Different types of stories

This brings me to the different types of stories in a typical Indian Nation. First, there are instructional types, mainly for passing down how rituals or social events are to be handled, and how people are to conduct themselves. You can hear these at funerals, ceremonies, military events, Native American church services, or even social events like Hand Games or Give Aways. Other stories are private, just between a leader of a society and, for instance, their apprentice.

In my tribe, most important stories are held with the drum, in the form of songs. Some of these songs can speak of things that are ancient—and there are thousands of them. Many are stories of places we moved to; a good deal of them are war stories from major conflicts; and some are individual songs of bravery or humor, like our Horse Hunting songs (which are really about us stealing our enemies’ horses).

These songs are more like the Japanese poetry called haiku, in which just the main points or punch lines are told. The song might only say “he shot the arrow, he shot the arrow.” From that single line, the Head Singer, who holds the song, will know the full story, which might take 20 minutes to tell. Songs are the most rigid story form passed down in my tribe; the stories to the songs must be kept word for word.

Ghost stories are some of the more freely exchanged, even shared between tribes with different means of storytelling.

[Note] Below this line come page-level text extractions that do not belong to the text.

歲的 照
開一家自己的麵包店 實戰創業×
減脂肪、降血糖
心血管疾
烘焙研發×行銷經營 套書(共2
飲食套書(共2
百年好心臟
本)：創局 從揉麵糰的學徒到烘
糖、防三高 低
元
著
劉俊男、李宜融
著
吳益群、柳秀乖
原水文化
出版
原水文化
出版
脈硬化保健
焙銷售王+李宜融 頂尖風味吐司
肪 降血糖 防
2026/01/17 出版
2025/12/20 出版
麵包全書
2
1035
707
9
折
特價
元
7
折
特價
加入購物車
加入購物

When I was young, the stories were told more within the family groups that make up your clan. Today, the tribe will sponsor ghost storytelling events where participants come from across the tribe. Lately they have a contest for the scariest or most horrific story. It’s becoming a big event, and it’s great to see. The dynamics of a tribe are constantly changing, with many of our most dramatic coming from the youth, as it should be, a sign they are engaged in the tribe.

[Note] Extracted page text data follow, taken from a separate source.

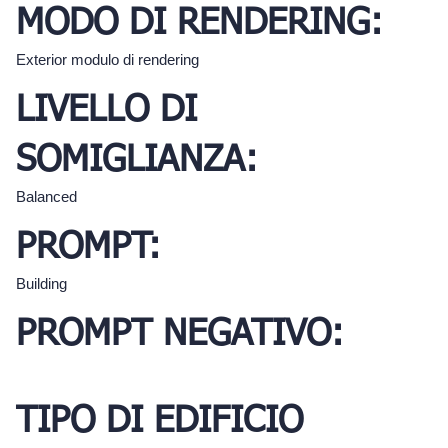
MODO DI RENDERING:
Exterior modulo di rendering
LIVELLO DI
SOMIGLIANZA:
Balanced
PROMPT:
Building
PROMPT NEGATIVO:
TIPO DI EDIFICIO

Of all the various storytelling types I’ve heard of or experienced, among the most compelling is that of the Inuit people who live far above the Arctic Circle. On certain occasions the head storyteller, a medicine man, will have his audience lie on the floor with their heads together, forming a circle. He begins his story, and the listeners drop off to sleep, all experiencing the stories in their dreams.

Dan SaSuWeh Jones (Ponca) is the author of Living Ghosts & Mischievous Monsters.